Hammering the hippocampus
If this MRI study of the effects of alcohol on the brain is to be believed, my scan would show complete absence of the right hippocampus. Which is fine by me: we live to use up our organs, and I am old. “While those consuming over 30 units a week were at the highest risk compared with abstainers (odds ratio 5.8), even those drinking moderately (14-21 units/week) had three times the odds of right sided hippocampal atrophy (3.4). There was no protective effect of light drinking (1-<7 units/week) over abstinence.” Ah well.

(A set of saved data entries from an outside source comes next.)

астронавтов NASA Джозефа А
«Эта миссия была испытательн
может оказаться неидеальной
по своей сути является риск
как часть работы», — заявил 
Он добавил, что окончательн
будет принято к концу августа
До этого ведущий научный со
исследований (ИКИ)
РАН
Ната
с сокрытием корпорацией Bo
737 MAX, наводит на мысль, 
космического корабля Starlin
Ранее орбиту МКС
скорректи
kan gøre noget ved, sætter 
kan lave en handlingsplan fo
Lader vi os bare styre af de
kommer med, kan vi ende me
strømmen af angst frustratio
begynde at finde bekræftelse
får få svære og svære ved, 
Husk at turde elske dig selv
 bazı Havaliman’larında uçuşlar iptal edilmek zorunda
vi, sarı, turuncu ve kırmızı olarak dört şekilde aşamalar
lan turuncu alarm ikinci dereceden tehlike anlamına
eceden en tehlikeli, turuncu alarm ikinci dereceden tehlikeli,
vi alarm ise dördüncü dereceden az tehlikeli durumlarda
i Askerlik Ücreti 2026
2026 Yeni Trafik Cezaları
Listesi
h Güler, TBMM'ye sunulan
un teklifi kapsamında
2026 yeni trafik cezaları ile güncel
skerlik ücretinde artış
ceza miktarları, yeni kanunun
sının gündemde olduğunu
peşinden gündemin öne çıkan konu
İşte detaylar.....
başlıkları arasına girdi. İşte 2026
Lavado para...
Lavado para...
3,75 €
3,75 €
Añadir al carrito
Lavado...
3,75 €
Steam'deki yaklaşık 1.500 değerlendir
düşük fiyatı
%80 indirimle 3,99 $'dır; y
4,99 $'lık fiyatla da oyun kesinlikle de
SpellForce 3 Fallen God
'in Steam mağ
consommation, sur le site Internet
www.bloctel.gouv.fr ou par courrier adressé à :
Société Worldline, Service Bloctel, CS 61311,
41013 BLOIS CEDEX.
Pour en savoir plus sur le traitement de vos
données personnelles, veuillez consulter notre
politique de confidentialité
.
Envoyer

Poem of the Week: Lines on the Life & Work of S T Coleridge (1772-1834)

Coleridge needed cuddles.
He seldom got them from his mother,
Which led to all his muddles
Seeking them from another.

He married a woman called Sara
Then found he couldn’t bear her,
And sought another of similar name
But found she wouldn’t do the same;
Though once on a sofa with her sister
They petted him: O, how he missed her!
He fled, unable to cope with them
And took to drinking opium
Mixed with a pint or two of brandy
To stop him ever feeling randy.
Brief verses can hardly relate
How often he failed to mate:
It is a tale that needs two tomes
Fortunately written by Richard Holmes.

And so it went on, and on – and on a bit more, like the Ancient Mariner,
Until the reader hits a barrier:
Why o why was he always fuddled
When all he needed was to get cuddled?
Yet
Coleridge was the greatest man that England got to make
Except Shakespeare, Turner, and William Blake.